Margriet van Weenen – To Nowhere & Your ground, my ground, their ground.
Artist Margrieet van Weenen will show a new installation as part of the exhibition PriccaPractice4. The installation ‘To Nowhere’ ‘Your ground, my ground, their ground’ is the first result of a new artistic research project Margriet recently started. The installation is a search to the cultural identity and historical context of Europe. It is a poetic visual research to the meaning of a Europe where refugees in a tragic way set the borders of today’s Europe.The installation consists of a collage of historical archive photos, photos of border areas collected through social media, news footage, and several physical objects. The museum and historical character of the installation shows a constellation of historical facts, today’s events and impressions of the artist that merge into a new subjective map of Europe of today.
Olya Oleinic – Universal Guide to Everything
Photographer Olya Oleinic will show her outcome of months of data mining on the internet.‘Universal Guide to Everything’ is Olya her meditation on the dazzling noise of visuals and data that we are exposed to every day. We’re told what others think we should know, where we should go, and how to think about the world around us.Through billboards, computer monitors, television and shopping shelves we absorb a message — a message that commercial society needs to push onto us to survive. It doesn’t matter how meaningless it is: it becomes a part of us anyway. It’s normal now. Most of us have never lived in a world without it. Universal Guide to Everything demonstrates this overload of commodities – both physical and mental – in the 21st century.
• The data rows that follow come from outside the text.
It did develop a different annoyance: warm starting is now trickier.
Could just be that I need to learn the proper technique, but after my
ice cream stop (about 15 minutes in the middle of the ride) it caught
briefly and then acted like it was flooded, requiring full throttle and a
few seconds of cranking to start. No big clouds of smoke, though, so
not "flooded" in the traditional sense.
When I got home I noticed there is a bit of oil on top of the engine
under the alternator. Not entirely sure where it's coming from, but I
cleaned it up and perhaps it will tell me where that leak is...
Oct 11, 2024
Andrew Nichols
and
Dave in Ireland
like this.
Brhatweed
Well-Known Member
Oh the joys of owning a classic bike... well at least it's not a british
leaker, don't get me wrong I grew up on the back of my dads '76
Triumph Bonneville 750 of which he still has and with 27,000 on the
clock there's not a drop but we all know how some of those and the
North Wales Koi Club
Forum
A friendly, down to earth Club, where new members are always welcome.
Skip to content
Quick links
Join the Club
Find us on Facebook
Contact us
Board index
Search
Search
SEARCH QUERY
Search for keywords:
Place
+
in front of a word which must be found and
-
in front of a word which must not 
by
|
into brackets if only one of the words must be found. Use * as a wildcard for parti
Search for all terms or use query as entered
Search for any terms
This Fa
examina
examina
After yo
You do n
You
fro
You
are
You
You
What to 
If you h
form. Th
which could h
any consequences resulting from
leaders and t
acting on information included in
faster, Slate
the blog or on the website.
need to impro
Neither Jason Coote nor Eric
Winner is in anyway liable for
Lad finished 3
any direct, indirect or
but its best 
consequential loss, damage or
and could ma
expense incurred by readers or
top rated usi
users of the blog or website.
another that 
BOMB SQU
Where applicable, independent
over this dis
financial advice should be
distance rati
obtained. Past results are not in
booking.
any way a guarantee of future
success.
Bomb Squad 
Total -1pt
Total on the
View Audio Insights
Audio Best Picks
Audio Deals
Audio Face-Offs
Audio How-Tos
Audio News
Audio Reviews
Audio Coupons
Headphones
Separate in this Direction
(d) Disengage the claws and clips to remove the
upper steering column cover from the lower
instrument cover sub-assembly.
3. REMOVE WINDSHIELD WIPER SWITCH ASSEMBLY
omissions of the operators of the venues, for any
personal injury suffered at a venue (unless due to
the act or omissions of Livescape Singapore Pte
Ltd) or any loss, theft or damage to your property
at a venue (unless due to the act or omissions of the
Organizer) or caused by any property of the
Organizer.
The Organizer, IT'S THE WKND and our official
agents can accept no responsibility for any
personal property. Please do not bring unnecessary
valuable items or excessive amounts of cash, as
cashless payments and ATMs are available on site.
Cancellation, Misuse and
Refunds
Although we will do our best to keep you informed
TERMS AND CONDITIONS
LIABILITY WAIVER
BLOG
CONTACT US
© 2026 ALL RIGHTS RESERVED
For months Olya has been assembling and illustrating the most popular “HOW-TO” searches on internet, fashioning an item from each and every one of them. The result is a massive collection of unrelated images and articles that together represent the never-ending clutter which I am drowning in. They pose themselves as items which can make your life better, when in reality they fill your head with yet more noise. How to loose weight. How to care for orchids. How to read palms. Don’t wait. Don’t hesitate. Fulfil the dream. Learn “HOW-TO” do anything you might have never thought of doing.